Business Services Industry
SpectraSite Reports Second Quarter 2005 Results
Business Wire, July 28, 2005
CARY, N.C. -- SpectraSite, Inc. (NYSE: SSI), one of the largest wireless tower operators in the United States, today reported results for the quarter ended June 30, 2005.
Total revenues for the second quarter of 2005 were $97.7 million as compared to revenues of $87.6 million for the second quarter of 2004, representing an increase of 11.6%. Operating income for the second quarter of 2005 was $22.5 million as compared to operating income of $14.7 million for the same period in 2004, representing an increase of 53.5%.
Other expense during the second quarter of 2005 was $10.5 million as compared to other expense of $0.5 million during the second quarter of 2004. Other expense items during the second quarter of 2005 primarily related to a $6.0 million decrease in the fair value of the Company's five-year interest rate hedge agreement and $4.5 million of expense associated with the proposed merger with American Tower Corporation.
The Company's income from continuing operations was $0.4 million for the second quarter of 2005 as compared to income from continuing operations of $2.9 million for the same period in 2004. The Company's net loss was $1.4 million for the second quarter of 2005 versus net income of $2.9 million during the second quarter of 2004. The Company's basic and diluted net loss per share was $0.03 during the second quarter of 2005 versus net income of $0.06 per share during the second quarter of 2004.
In describing the second quarter, Stephen H. Clark, President and CEO, stated, "While we clearly posted strong financial results during the second quarter, I am perhaps even more pleased with the current level of demand we are seeing on our towers. Our backlog of new lease applications continues to remain robust, which bodes well for the remainder of the year and into 2006."
Pursuant to SpectraSite's May 3, 2005, merger agreement with American Tower Corporation, American Tower Corporation has agreed to expand the size of its board of directors from six to ten members and appoint four new board members from the SpectraSite board of directors, effective at the closing of the merger. The nominating and corporate governance committees of each company unanimously recommended that each of Stephen H. Clark, Paul Albert, Jr., Dean Douglas and Samme Thompson be appointed to American Tower Corporation's board at the closing. In the joint proxy statement/prospectus mailed to stockholders in connection with the merger, the companies had previously identified Timothy G. Biltz as an anticipated director nominee. Mr. Biltz has indicated to the companies that, due to personal reasons, he has declined to be nominated as a director.
At June 30, 2005, the Company had $88.6 million of cash on hand and $748 million of debt.

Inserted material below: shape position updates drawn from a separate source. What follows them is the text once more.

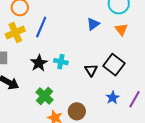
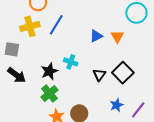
blue triangle: (93, 24) -> (96, 36), moved
orange triangle: (121, 29) -> (117, 37), moved
black star: (39, 63) -> (49, 71), moved

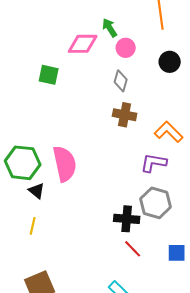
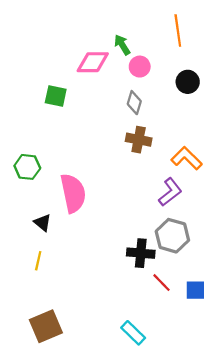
green hexagon: (23, 163) -> (27, 167), moved, size x0.7
purple L-shape: (154, 163) -> (170, 192), turned 132
red line: (133, 249) -> (161, 283), moved

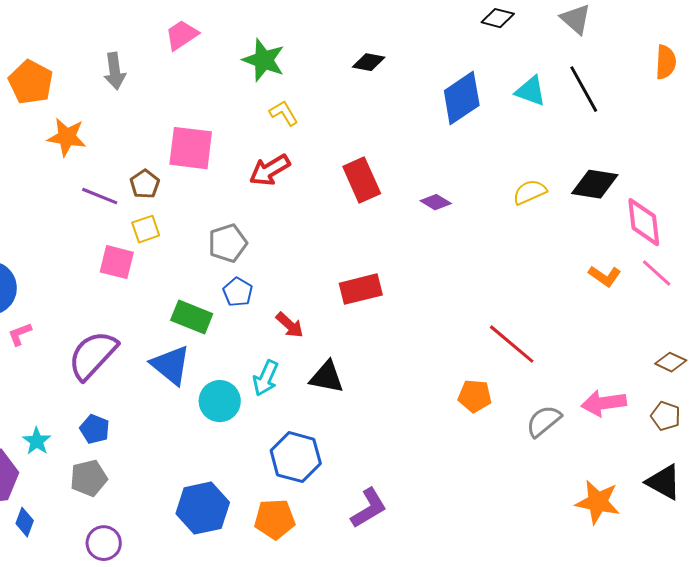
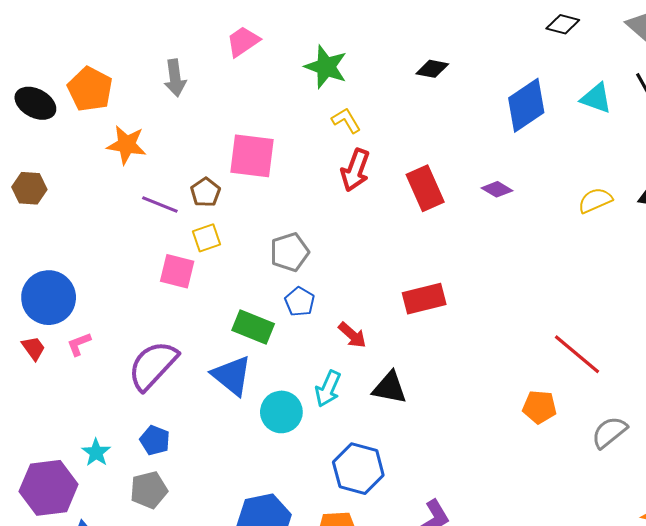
red arrow: (270, 170) -> (355, 170), moved, turned -39
purple diamond: (436, 202) -> (497, 189), moved

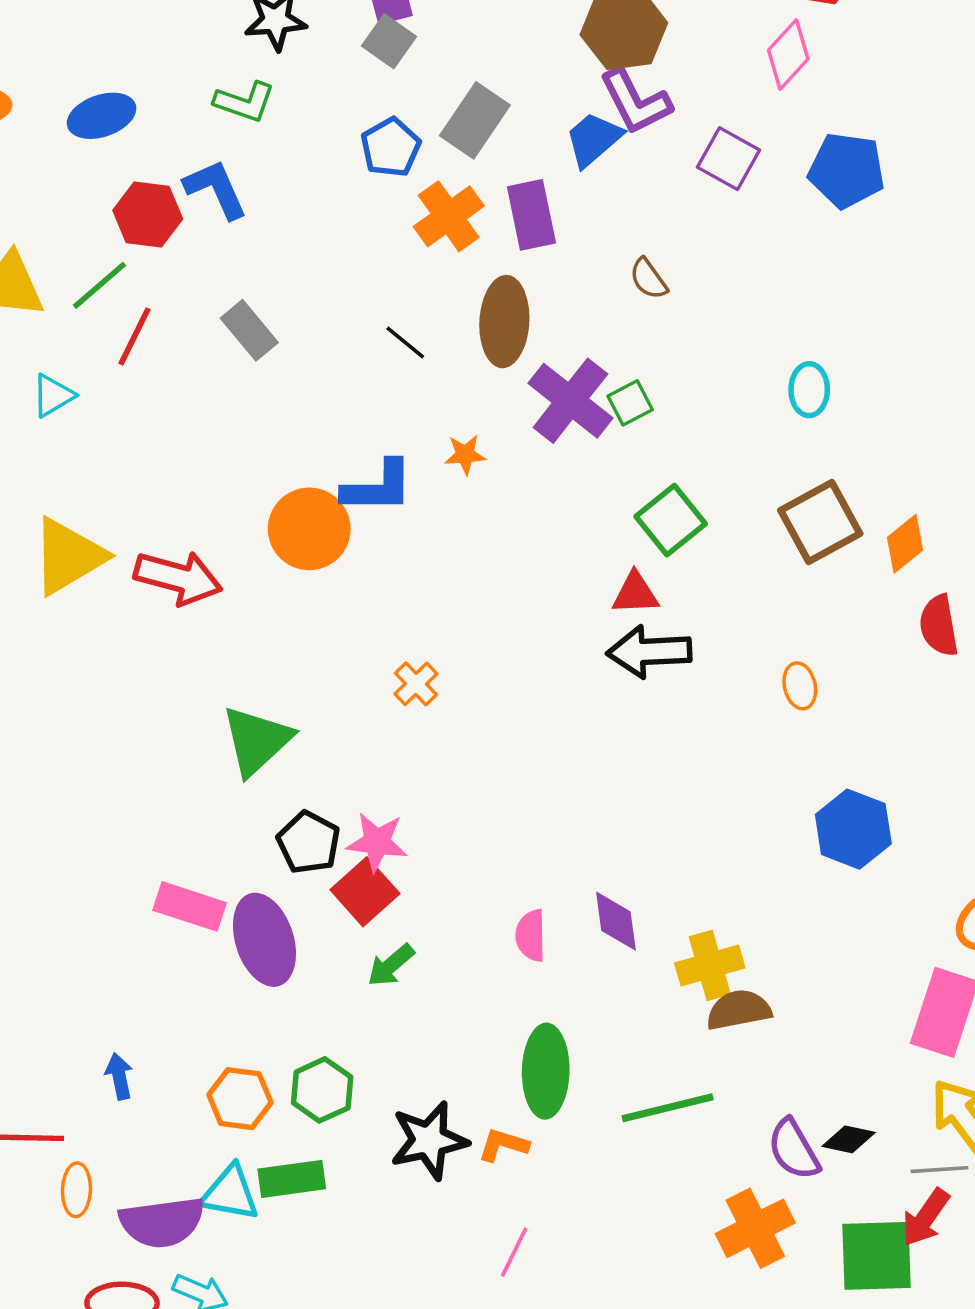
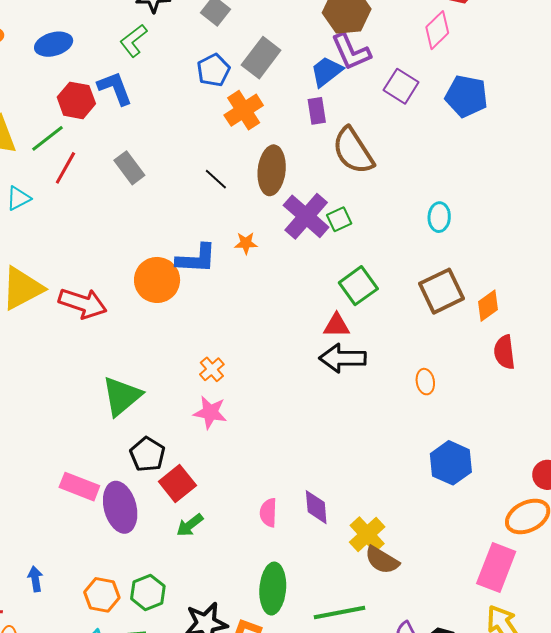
green L-shape: (245, 102) -> (133, 41), turned 120
purple rectangle: (531, 215) -> (317, 111), moved, size x0.7
brown semicircle: (649, 279) -> (353, 151), size x2.0
pink star: (377, 842) -> (210, 412), moved
yellow cross: (710, 965) -> (367, 535), turned -30
brown semicircle: (739, 1010) -> (382, 560), turned -141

The Company owned or operated 7,834 towers and in-building systems as of June 30, 2005.
Conference Call Information
The Company is planning to host a conference call on Thursday, July 28, 2005, at 10:00 a.m. Eastern Daylight Time to discuss second quarter 2005 results. Dial in information is as follows: 800-261-6483, access code 7926293. A replay of the conference call will be available beginning two hours after the call has ended until August 4, 2005. The replay dial in information is as follows: (800) 642-1687, access code 7926293.
About SpectraSite, Inc.
SpectraSite, Inc. (www.spectrasite.com), based in Cary, North Carolina, is one of the largest wireless tower operators in the United States. At June 30, 2005, SpectraSite owned or operated approximately 10,000 revenue producing sites, including 7,834 towers and in-building systems primarily in the top 100 markets in the United States. SpectraSite's customers are leading wireless communications providers, including Cingular, Nextel, Sprint PCS, T-Mobile and Verizon Wireless.
Safe Harbor
This press release and oral statements made from time to time by representatives of the Company may contain "forward-looking statements" concerning the Company's financial and operating outlook, plans and strategies, its share repurchase program, the proposed merger with American Tower Corporation, and the trading markets for its securities. These forward-looking statements are subject to a number of risks and uncertainties. The Company wishes to caution readers that certain factors may impact the Company's actual results and could cause results for subsequent periods to differ materially from those expressed in any forward-looking statements made by or on behalf of the Company. Such factors include, but are not limited to (i) the Company's ability to consummate its previously announced merger transaction with American Tower Corporation, (ii) the Company's substantial capital requirements and debt, (iii) market conditions, (iv) the Company's dependence on demand for wireless communications and related infrastructure, (v) competition in the communications tower industry, including the impact of technological developments, (vi) consolidation in the wireless industry and the tower industry, (vii) future regulatory actions, (viii) conditions in its operating areas, and (ix) management's estimates and assumptions included in the Company's 2005 outlook. These and other important factors are described in more detail in the "Risk Factors" and the "Management's Discussion and Analysis of Financial Condition and Results of Operations" sections of the Company's SEC filings and public announcements. The Company undertakes no obligation to update forward-looking statements to reflect subsequently occurring events or circumstances.